JEMBER, FaktualNews.co – Pansus Pemilihan Kepala Daerah (Pilkada) DPRD Jember berencana memanggil KPU dan Bawaslu terkait kehadiran Wakil Bupati Jember Abdul Muqiet Arif di KPU saat pendaftaran Bapaslon Faida-Vian, Minggu (6/9/2020) lalu.

Ketua Pansus Pilkada Jember, Thobroni, menyebut kemungkinan Kamis besok akan mengirim surat ke KPU dan Bawaslu.

“Karena surat (pemanggilan) itu, akan kita lakukan secepatnya. Mungkin besok (Kamis) kita panggil,” katanya Ketua Pansus Pilkada Jember, Thobroni, kepada wartawan di Gedung Parlemen, Rabu (9/9/2020).

Menurut Thobroni, pihaknya akan meminta klarifikasi dan mendorong KPU dan Bawaslu untuk memberi penjelasan kepada publik.

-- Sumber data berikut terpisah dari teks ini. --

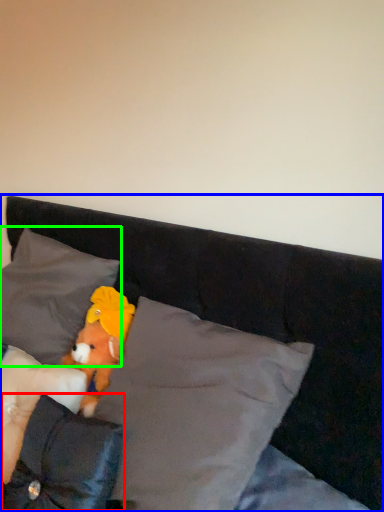 Question: Based on their relative distances, which object is farther from pillow (highlighted by a red box)? Choose from bed (highlighted by a blue box) and pillow (highlighted by a green box).

Choices:
 (A) bed
 (B) pillow

Answer: (A) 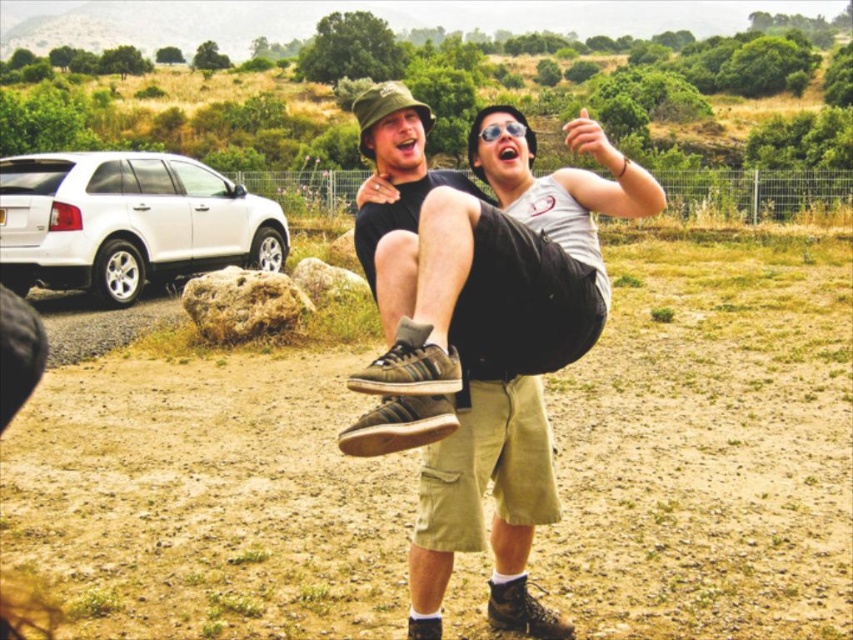 Describe the element at coordinates (708, 449) in the screenshot. The image size is (853, 640). I see `brown sandy ground at center` at that location.

Which of these two, brown sandy ground at center or white matte suv at left, stands taller?

With more height is brown sandy ground at center.

Locate an element on the screen. This screenshot has height=640, width=853. brown sandy ground at center is located at coordinates (708, 449).

Is point (519, 461) positioned before point (22, 269)?

That is True.

Between matte black shorts at center and white matte suv at left, which one appears on the left side from the viewer's perspective?

white matte suv at left is more to the left.

Which is behind, point (552, 216) or point (49, 198)?

The point (49, 198) is more distant.

This screenshot has width=853, height=640. Identify the location of matte black shorts at center. (497, 342).

Where is `brown sandy ground at center`? The width and height of the screenshot is (853, 640). brown sandy ground at center is located at coordinates coord(708,449).

Is brown sandy ground at center taller than matte black shorts at center?

In fact, brown sandy ground at center may be shorter than matte black shorts at center.

The width and height of the screenshot is (853, 640). What do you see at coordinates (708, 449) in the screenshot?
I see `brown sandy ground at center` at bounding box center [708, 449].

Locate an element on the screen. brown sandy ground at center is located at coordinates (708, 449).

“Kami akan meminta KPU dan Bawaslu, untuk memberikan penjelasan kepada publik, terkait posisi Wakil Bupati yang hadir menemani salah satu calon, dan menggunakan ID card (kartu tanda pengenal, red), sebagai Tim Paslon,” kata

Menurut Thobroni, klarifikasi dari KPU dan Bawaslu itu penting.

“Apakah benar atau salah, Wakil Bupati sebagai pejabat datang dan ikut dalam pendaftaran calon itu,” katanya.

Sebagai bentuk pengawasan, kata legislator dari PDI Perjuangan ini, patut d8cermati agar fasilitas negara jangan sampai dimanfaatkan dan digunakan dengan cara yang salah.

“Semisal untuk memenangkan calon. Lah, Wabup ini kan jabatan politik. Pada posisi pejabat dia ini (Wakil Bupati), jabatan yang melekat yang tidak bisa ditinggalkan begitu saja. Tidak bisa kemudian beralasan sebagai warga biasa. Harusnya menahan diri, dan menjaga etika politik,” ujarnya.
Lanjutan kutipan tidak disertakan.